The required answer is the count of lines in the records that contain "electrónico", with no other text.
___ Records to process ___
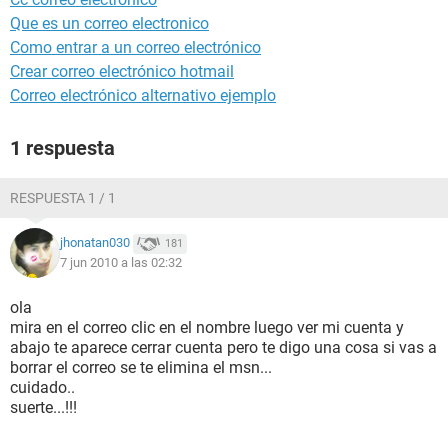
Que es un correo electronico
Como entrar a un correo electrónico
Crear correo electrónico hotmail
Correo electrónico alternativo ejemplo
1 respuesta
RESPUESTA 1 / 1
jhonatan030
181
7 jun 2010 a las 02:32
ola
mira en el correo clic en el nombre luego ver mi cuenta y
abajo te aparece cerrar cuenta pero te digo una cosa si vas a
borrar el correo se te elimina el msn...
cuidado..
suerte...!!!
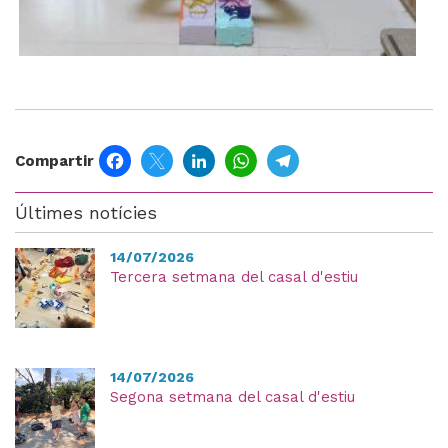
Facebook
Twitter
LinkedIn
WhatsApp
Telegram
Compartir
Últimes notícies
14/07/2026
Tercera setmana del casal d'estiu
14/07/2026
Segona setmana del casal d'estiu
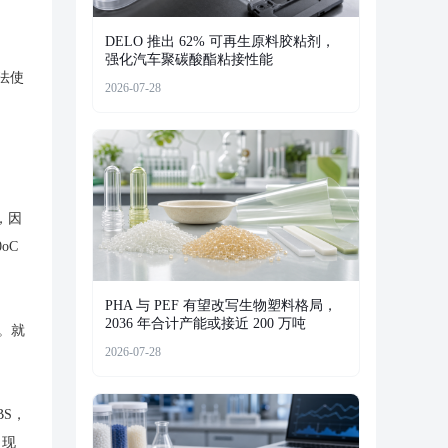
DELO 推出 62% 可再生原料胶粘剂，
强化汽车聚碳酸酯粘接性能
法使
2026-07-28
，因
oC
PHA 与 PEF 有望改写生物塑料格局，
2036 年合计产能或接近 200 万吨
C。就
2026-07-28
BS，
出现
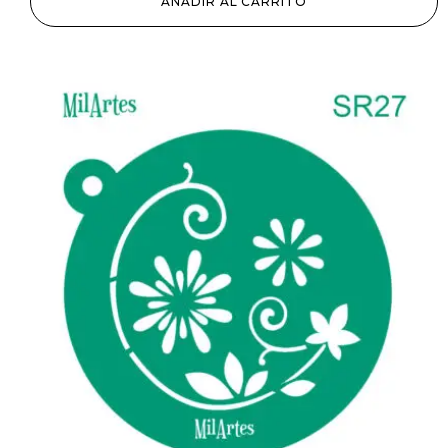
AÑADIR AL CARRITO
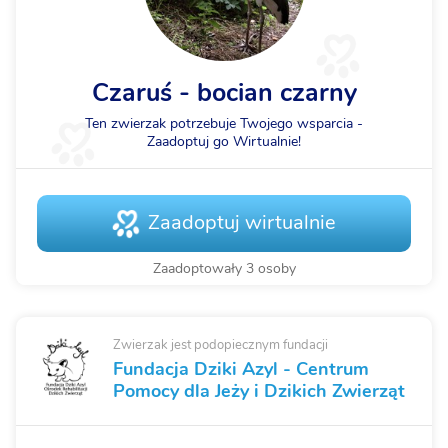
Czaruś - bocian czarny
Ten zwierzak potrzebuje Twojego wsparcia -
Zaadoptuj go Wirtualnie!
Zaadoptuj wirtualnie
Zaadoptowały 3 osoby
Zwierzak jest podopiecznym fundacji
Fundacja Dziki Azyl - Centrum
Pomocy dla Jeży i Dzikich Zwierząt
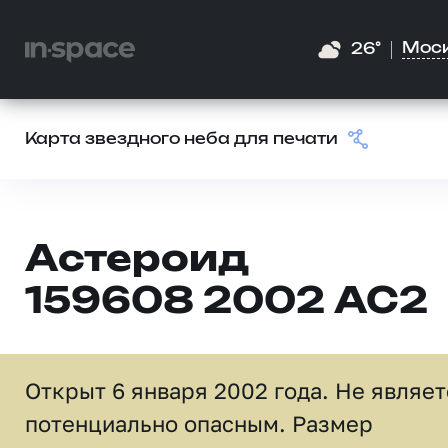
Мос
26°
Карта звездного неба для печати
Астероид
159608 2002 AC2
Открыт 6 января 2002 года. Не являет
потенциально опасным. Размер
___
Answer to this exercise - 3